§ **Task inputs**
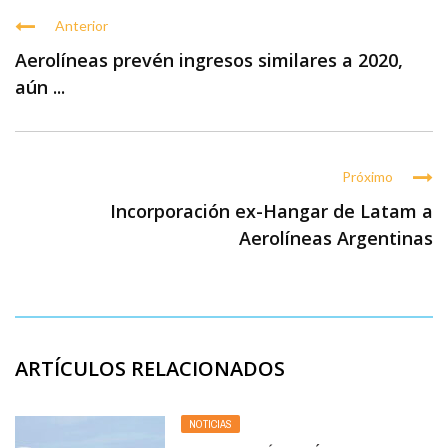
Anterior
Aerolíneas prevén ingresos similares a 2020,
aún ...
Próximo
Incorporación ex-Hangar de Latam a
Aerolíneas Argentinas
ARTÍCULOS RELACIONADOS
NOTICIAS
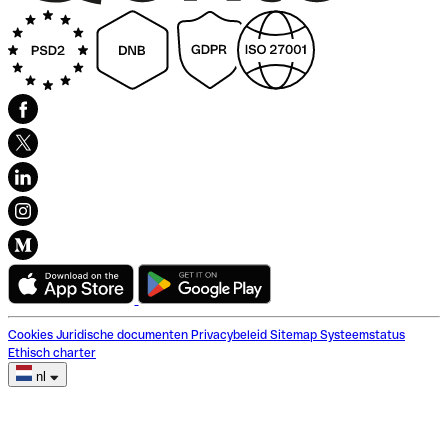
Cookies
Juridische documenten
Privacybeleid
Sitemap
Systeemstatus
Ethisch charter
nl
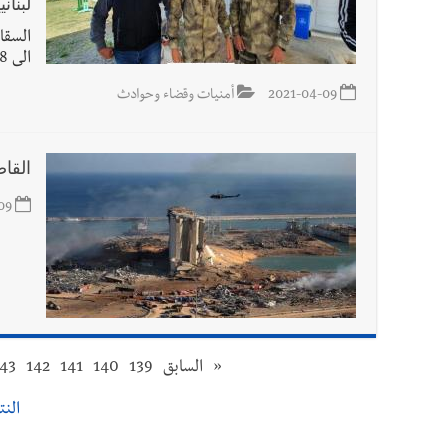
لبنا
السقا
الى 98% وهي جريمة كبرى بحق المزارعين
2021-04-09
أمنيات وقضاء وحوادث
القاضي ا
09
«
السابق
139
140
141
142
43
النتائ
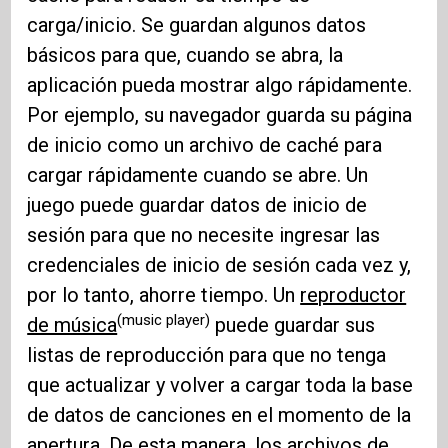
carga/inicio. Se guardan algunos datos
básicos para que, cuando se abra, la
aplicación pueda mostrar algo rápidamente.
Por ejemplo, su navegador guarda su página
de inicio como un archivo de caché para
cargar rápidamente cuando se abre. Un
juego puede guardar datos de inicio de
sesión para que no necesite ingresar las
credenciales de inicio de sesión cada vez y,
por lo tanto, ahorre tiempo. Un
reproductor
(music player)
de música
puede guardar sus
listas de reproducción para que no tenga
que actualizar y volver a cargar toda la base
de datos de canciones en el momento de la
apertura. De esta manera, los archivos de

§ **Task description**
Work through the records above. Copy every line with the string "para".

§ **Output below**
básicos para que, cuando se abra, la
de inicio como un archivo de caché para
sesión para que no necesite ingresar las
listas de reproducción para que no tenga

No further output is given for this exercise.